# SVM - Support Vector Machines

_Learn by maximizing margin separation_

# Why SVMs?

* One of the better _off-the shelf_ algorithms

* Optimize an intuitive notion of separation

* Non-linear behaviour with linear runtimes

![SVM](images/svm.png)

![svm-example](images/svm-example.png)

# Optimal Margin Classifier

Objective:

$$max_{\omega,b}\gamma$$

same as:

$$min_{\omega,b}\frac{1}{2}\|\omega\|^2$$

while:

$$y_i(\omega x_i+b)\ge 1, i=1,...,m$$

Above, all points where $\gamma=1$ are _closest_ to the margin

# Are we done?

* We _can_ just leave it here
* However, we notice that boundary only depends on the _closest_ points ($\gamma=1$)
    * This gives us an additional constraint
    * Label active points with $\alpha \ne 0$
    * Under **Karush-Kuhn-Tucker** (KKT) conditions, find the support vectors _and_ $\omega$
   

# Support Vectors

![support-vectors](images/svm-support-vectors.png)

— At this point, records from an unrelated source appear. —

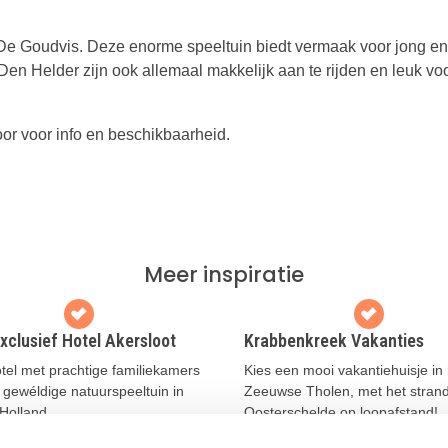
k De Goudvis. Deze enorme speeltuin biedt vermaak voor jong en
en Helder zijn ook allemaal makkelijk aan te rijden en leuk vo
or voor info en beschikbaarheid.
Meer inspiratie
xclusief Hotel Akersloot
Krabbenkreek Vakanties
tel met prachtige familiekamers
Kies een mooi vakantiehuisje in 
 gewéldige natuurspeeltuin in
Zeeuwse Tholen, met het stran
Holland
Oosterschelde op loopafstand!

# Margins for Support Vectors

$$\omega = \sum_{i=0}^m \alpha_i y_i x_i$$

While

$$\sum_{i=0}^m \alpha_i y_i = 0$$

Now, if we have $\alpha$, we can find $\omega$ easily!

# Intermezzo:

## Separability in higher dimensions

[Eric Kim's Kernels Page](http://www.eric-kim.net/eric-kim-net/posts/1/kernel_trick.html)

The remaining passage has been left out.